[Recorded information Boundary: Start]

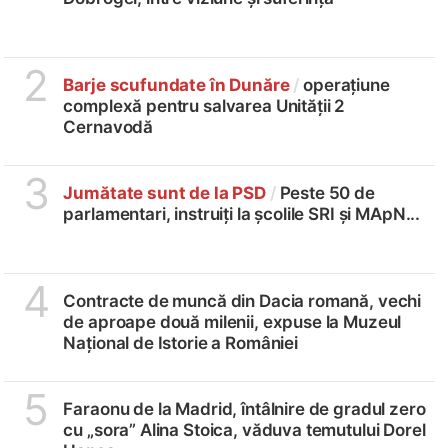
2
Barje scufundate în Dunăre
/
operațiune
complexă pentru salvarea Unității 2
Cernavodă
3
Jumătate sunt de la PSD
/
Peste 50 de
parlamentari, instruiți la școlile SRI și MApN...
4
Contracte de muncă din Dacia romană, vechi
de aproape două milenii, expuse la Muzeul
Național de Istorie a României
5
Faraonu de la Madrid, întâlnire de gradul zero
cu „sora” Alina Stoica, văduva temutului Dorel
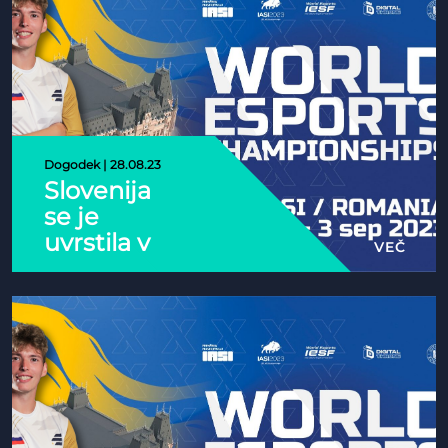
otroke
Dogodek | 28.08.23
Slovenija
se je
uvrstila v
VEČ
izločilne
boje
svetovnega
prvenstva!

[Recorded information Boundary: End]

• Task brief
Please retype the records above exactly, excluding every picture.

• Task result
2
Barje scufundate în Dunăre
/
operațiune
complexă pentru salvarea Unității 2
Cernavodă
3
Jumătate sunt de la PSD
/
Peste 50 de
parlamentari, instruiți la școlile SRI și MApN...
4
Contracte de muncă din Dacia romană, vechi
de aproape două milenii, expuse la Muzeul
Național de Istorie a României
5
Faraonu de la Madrid, întâlnire de gradul zero
cu „sora” Alina Stoica, văduva temutului Dorel
otroke
Dogodek | 28.08.23
Slovenija
se je
uvrstila v
VEČ
izločilne
boje
svetovnega
prvenstva!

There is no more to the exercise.